Cette fois-ci, la mienne donne, non sur la mer, mais sur le jardin (c’est moi qui paie !).

La voiture verte en bas de ma fenêtre, c’est mon coupé-cabriolet.

 

L’hôtel vu des jardins maintenant, toujours magnifiquement imposant.

 

Sur la Promenade Marcel Proust, qui s’appelait alors digue, une jeune fille en fleurs modèle 2018 arbore une tenue de moto !

 

Mais les mouettes, sur la plage, n’ont pas changé.

*Seul, je restai simplement devant le Grand-Hôtel à attendre le moment d’aller retrouver ma grand’mère, quand, presque encore à l’extrémité de la digue où elles faisaient mouvoir une tache singulière, je vis s’avancer cinq ou six fillettes, aussi différentes, par l’aspect et par les façons, de toutes les personnes auxquelles on était accoutumé à Balbec, qu’aurait pu l’être, débarquée on ne sait d’où, une bande de mouettes qui exécute à pas comptés sur la plage — les retardataires rattrapant les autres en voletant — une promenade dont le but semble aussi obscur aux baigneurs qu’elles ne paraissent pas voir, que clairement déterminé pour leur esprit d’oiseaux.
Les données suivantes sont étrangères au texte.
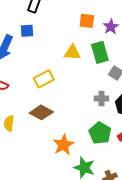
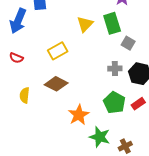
yellow triangle: (72, 52) -> (85, 24), turned -48

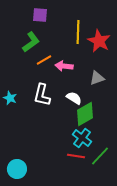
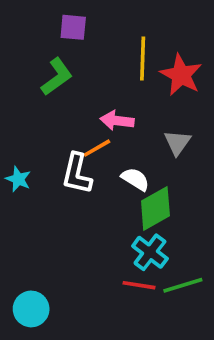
orange line: (44, 60) -> (97, 148), moved
gray triangle: (97, 78) -> (177, 143), turned -35
green line: (100, 156) -> (183, 285), turned 30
II

[Reconnaissez-moi le choix judicieux de l’extrait en fonction du sujet et de l’illustration].

 

Pour le début des festivités, je vais, moi, devoir changer de tenue.

 

Le soir, c’est concert pictural et littéraire…

 

… avant le cocktail où se mêlent des Proustiennes et des Proustiens venus des États-Unis, de Paris, du Japon, d’Illiers-Combray, du Brésil, de Cabourg, de Chartres, d’Île-de-France et j’en oublie pour celles et ceux que j’ai salués mais j’ai fait le choix de ne pas sacrifier au toujours un peu ridicule name dropping !

 

Les Journées de Vinteuil, c’est bien parti et la météo s’annonce clémente pour ce si j’en crois le bulletin déposé dans ma chambre.

(Photos PL)

 

C’est cadeau. La suite des événements, demain.

 

Parole de proustiste…

Patrice Louis

 

 

 

 

 

 

 

 


CATEGORIES : Chronique, Décorticage/ AUTHOR : patricelouis

Has one comment to “Chroniques cabourgeaises (1)”

You can leave a reply or Trackback this post.
  1. Je vous envie … les photos sont belles et le soleil est au rendez-vous.
    Bon week-end et vivement la suite cabourgeaise !

    Is.

Write a Reply or Comment

Your email address will not be published.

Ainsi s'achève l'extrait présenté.